To appreciate the breadth of this protection, it is useful to compare it to the Michigan constitutional provision that came into play in the Detroit bankruptcy.  The Michigan provision also states that pension benefits are a contractual obligation that cannot be diminished or impaired, but the protection is limited to accrued benefits.  The provision permits the state to alter the terms of the arrangement with respect to benefits that the employee has not yet earned.

The most far-reaching feature of the Illinois Supreme Court opinion, in my view, is its suggestion that there is no wiggle room at all in this protection, no matter how dire the state’s circumstances may be.  In the past, federal courts sometimes have permitted states to alter their contractual commitments in the context of an economic crisis, despite U.S. and state constitutional provisions forbidding the retrospective impairment of contracts.  After pointing out that even a sponsor of the 2013 reforms acknowledged that it was not the only alternative for addressing Illinois’s pension woes, and that proponents of the pension protection had rejected efforts to include an escape hatch for emergencies when it was adopted in 1970, the Illinois Supreme Court stated that when “legislation has been directed at reducing pension benefits of State employees, this court has expressly held that it is ‘not defensible as a reasonable exercise of the State’s police powers.’”
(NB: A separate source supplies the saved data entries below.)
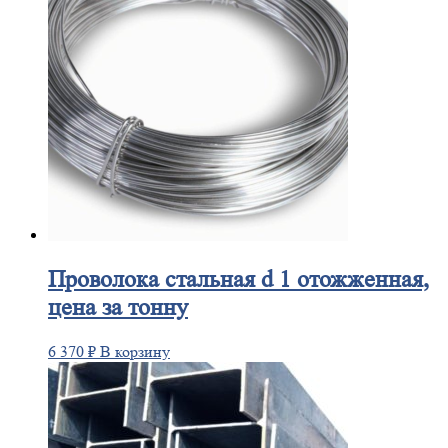
Проволока
стальная d 1 отожженная,
цена за тонну
6 370
₽
В корзину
It is possible that the court’s refusal to permit even modest adjustments to pensions will spur Illinois to take serious steps to reduce its massive ($111 billion) pension shortfall.  Let’s hope that the state does, and that the amount of the shortfall is not insurmountable.  But as I noted in the earlier post, I worry that what this will mean is severely cutting back on the benefits of future state employees, and perhaps forgoing even necessary new hiring in the future.  I also worry that that the shortfall may simply be too deep for Illinois to eliminate.  I have advocated elsewhere that Congress should enact bankruptcy legislation that would give severely distressed states (or a commonwealth like Puerto Rico) the option to file for bankruptcy.  That option isn’t currently available to the Illinois legislature, and Illinois probably would not invoke it if it were.  What the Illinois legislature can do, however, and in my view should do, is permit its municipalities to file for bankruptcy if they become insolvent.   Hopefully, no major Illinois municipality would need to exercise the option.  But the new Illinois Supreme Court decision has made clear that adjusting the pensions of existing employees outside of bankruptcy cannot be part of the solution.